Cyber Incident Victim: Superior Dental Care

Superior Dental Care (SDC), an Ohio-based dental insurance carrier, identified suspicious activity within an employee’s email account on January 23, 2019. The company immediately secured the compromised account and initiated an investigation with third-party forensic experts to assess the nature and scope of the incident. On February 11, 2019, the investigation confirmed that an unknown party had gained unauthorized access to the employee’s email account. This unauthorized access occurred between December 21, 2018, and January 23, 2019, when SDC discovered and terminated the intrusion. The compromised email account contained members’ personal information, including names, addresses, Social Security numbers, payment details, and medical information related to dental services. SDC determined that this data was potentially accessed during the breach window but did not disclose the total number of affected individuals in its public statement.

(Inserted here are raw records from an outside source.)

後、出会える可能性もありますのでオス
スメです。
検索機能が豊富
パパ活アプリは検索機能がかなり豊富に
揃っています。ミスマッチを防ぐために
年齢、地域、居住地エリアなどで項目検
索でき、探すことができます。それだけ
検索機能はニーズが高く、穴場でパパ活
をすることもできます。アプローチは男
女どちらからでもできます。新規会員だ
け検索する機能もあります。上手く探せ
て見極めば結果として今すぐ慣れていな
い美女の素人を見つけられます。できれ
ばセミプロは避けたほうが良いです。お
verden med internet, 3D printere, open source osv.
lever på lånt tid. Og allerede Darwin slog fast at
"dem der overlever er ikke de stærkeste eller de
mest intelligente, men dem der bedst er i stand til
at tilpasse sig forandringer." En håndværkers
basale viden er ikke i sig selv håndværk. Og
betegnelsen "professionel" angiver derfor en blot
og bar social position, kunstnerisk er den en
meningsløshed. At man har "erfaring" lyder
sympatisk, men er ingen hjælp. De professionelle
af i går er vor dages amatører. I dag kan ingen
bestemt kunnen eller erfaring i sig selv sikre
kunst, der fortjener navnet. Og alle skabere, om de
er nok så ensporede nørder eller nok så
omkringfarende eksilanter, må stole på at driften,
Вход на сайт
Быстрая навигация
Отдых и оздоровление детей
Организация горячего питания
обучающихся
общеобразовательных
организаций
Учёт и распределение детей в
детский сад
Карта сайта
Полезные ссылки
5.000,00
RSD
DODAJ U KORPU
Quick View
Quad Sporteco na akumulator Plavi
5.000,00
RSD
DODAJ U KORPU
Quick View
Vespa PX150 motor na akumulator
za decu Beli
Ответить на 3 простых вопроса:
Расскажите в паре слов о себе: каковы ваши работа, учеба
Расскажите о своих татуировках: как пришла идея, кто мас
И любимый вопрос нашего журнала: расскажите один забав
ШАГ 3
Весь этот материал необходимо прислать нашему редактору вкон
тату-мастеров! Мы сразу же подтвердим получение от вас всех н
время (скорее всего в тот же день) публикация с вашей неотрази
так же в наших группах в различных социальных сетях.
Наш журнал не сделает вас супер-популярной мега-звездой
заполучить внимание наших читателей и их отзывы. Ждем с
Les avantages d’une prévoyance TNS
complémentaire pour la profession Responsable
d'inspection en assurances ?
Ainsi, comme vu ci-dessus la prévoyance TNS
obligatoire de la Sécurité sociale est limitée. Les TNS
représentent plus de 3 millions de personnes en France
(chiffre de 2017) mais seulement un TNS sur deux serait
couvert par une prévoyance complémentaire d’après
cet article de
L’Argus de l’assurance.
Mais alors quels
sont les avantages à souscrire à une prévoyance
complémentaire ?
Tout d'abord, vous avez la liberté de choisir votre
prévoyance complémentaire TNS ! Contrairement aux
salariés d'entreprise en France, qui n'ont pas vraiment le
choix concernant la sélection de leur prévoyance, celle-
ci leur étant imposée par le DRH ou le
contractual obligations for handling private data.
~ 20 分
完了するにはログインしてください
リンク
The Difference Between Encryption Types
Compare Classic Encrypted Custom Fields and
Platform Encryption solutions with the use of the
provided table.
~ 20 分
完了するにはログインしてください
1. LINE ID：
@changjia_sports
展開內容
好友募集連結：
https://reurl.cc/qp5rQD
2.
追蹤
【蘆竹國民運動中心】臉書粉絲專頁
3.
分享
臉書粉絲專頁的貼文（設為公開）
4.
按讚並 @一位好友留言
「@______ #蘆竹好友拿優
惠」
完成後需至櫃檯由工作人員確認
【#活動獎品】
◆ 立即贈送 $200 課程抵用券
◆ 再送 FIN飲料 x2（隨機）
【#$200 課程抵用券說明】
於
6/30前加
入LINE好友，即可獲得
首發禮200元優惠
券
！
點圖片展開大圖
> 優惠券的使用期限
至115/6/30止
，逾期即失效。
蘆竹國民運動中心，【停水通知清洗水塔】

SDC began notifying potentially impacted members through a public website posting and individual mailed letters starting March 25, 2019. The notification letters included information about fraud and identity theft protection measures, along with resources for credit and identity monitoring. The company established a dedicated assistance line operational Monday through Friday from 8:00 a.m. to 8:00 p.m. ET to address member inquiries. In response to the incident, SDC implemented updated security processes to strengthen its systems and committed to ongoing collaboration with third-party experts to enhance security measures. No evidence suggested misuse of the exposed data at the time of disclosure, though the breach created risks of financial fraud and identity theft for affected members due to the sensitivity of the compromised information.